Hypur’s sophisticated workaround cannot hide challenges facing the industry, from barriers to banking services. Cannabis industry advocates have long argued that those barriers pose a public safety risk.
“Prior to COVID, it was the risk of delivery drivers having cash on hand and driving around the state with that. It wasn’t as convenient, because a consumer was limited to the cash in their pocket,” said Hypur Chief Revenue Officer Tyler Beuerlein.
In the time of coronavirus, cash transactions may pose a health risk, as well. Information varies about how long the novel coronavirus can live on surfaces and how likely it is that the virus spreads through touching contaminated objects (like cash), but the fear of infection, alone, has prompted increasing numbers of businesses to go cashless or discourage the use of cash as a payment method, according to the Associated Press.

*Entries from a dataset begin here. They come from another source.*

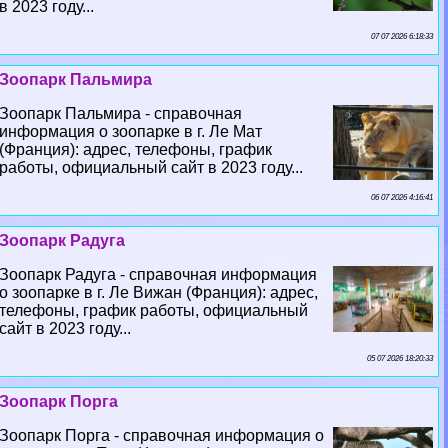
в 2023 году...
07 07 2026 6:18:33
Зоопарк Пальмира
Зоопарк Пальмира - справочная
информация о зоопарке в г. Ле Мат
(Франция): адрес, телефоны, график
работы, официальный сайт в 2023 году...
06 07 2026 4:16:41
Зоопарк Радуга
Зоопарк Радуга - справочная информация
о зоопарке в г. Ле Вижан (Франция): адрес,
телефоны, график работы, официальный
сайт в 2023 году...
05 07 2026 18:20:33
Зоопарк Порга
Зоопарк Порга - справочная информация о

Cannabis businesses don’t have that luxury. Because the industry is federally illegal, many financial providers like banks and credit card companies won’t serve cannabis businesses.

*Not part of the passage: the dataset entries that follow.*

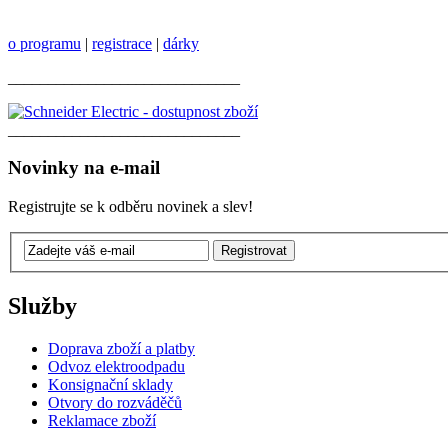
o programu
|
registrace
|
dárky
_____________________________
_____________________________
Novinky na e-mail
Registrujte se k odběru novinek a slev!
Služby
Doprava zboží a platby
Odvoz elektroodpadu
Konsignační sklady
Otvory do rozváděčů
Reklamace zboží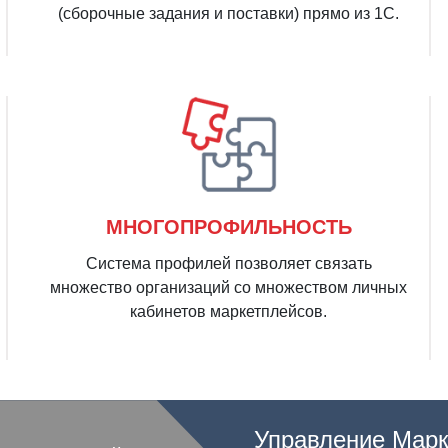
(сборочные задания и поставки) прямо из 1С.
МНОГОПРОФИЛЬНОСТЬ
Система профилей позволяет связать
множество организаций со множеством личных
кабинетов маркетплейсов.
Управление Марк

It’s these exceptional conditions that prompted Dutchie and Hypur to come together in the first place. Lipson said he and Beuerlein started talking a few months back, before the World Health Organization had declared COVID-19 a full-blown pandemic. But the outbreak sped things along.
“We were circling the idea of a partnership, and then COVID happened. And really COVID accelerated the need and the demand for this partnership from our consumers and our retailers that we both share,” Lipson said. “We just saw heightened demand and need for it.”
Each company, on its own, has proven quite popular during the pandemic. Lipson said Dutchie has signed an additional 450 retail shops or dispensaries within the past two months and reported a 650 percent surge in annualized sales to an estimated $2.1 billion from $350 million since the onset of the pandemic. He doesn’t expect growth to stop after the pandemic, either.
“The pandemic has shifted the consumers’ journey to start online,” Lipson said. “It’s accelerated the education for retailers on the need and value online ordering provides them and their consumers.”
Beuerlein said Hypur, for its part, has inked deals with major retail, software and banking partners since the pandemic started. Together, the companies expect their new partnership to yield even more growth.
“It’s been bittersweet, but we have seen a massive influx of new business due to COVID,” Beuerlein said.
“We fully expect to be in thousands of retail locations by the end of the summer,” he later added.
Hypur and Dutchie’s announcement comes at a time when there is increased focus on banking and financial services for the cannabis industry. Advocates have been calling for aid for the cannabis industry, which has been operating as essential in most markets, but lacks access to federal aid, like small business loans and disaster relief.
On Tuesday, Democrats in the House of Representatives unveiled a coronavirus relief fund that contains the Secure and Fair Enforcement (SAFE) Banking Act, which provides a safe harbor for banks looking to serve the cannabis industry. The provision should face little opposition in the House, which passed the standalone SAFE Banking bill in a historic vote last September, but it faces a less certain fate in the Republican-controlled Senate.
The House is set to vote on the bill Friday.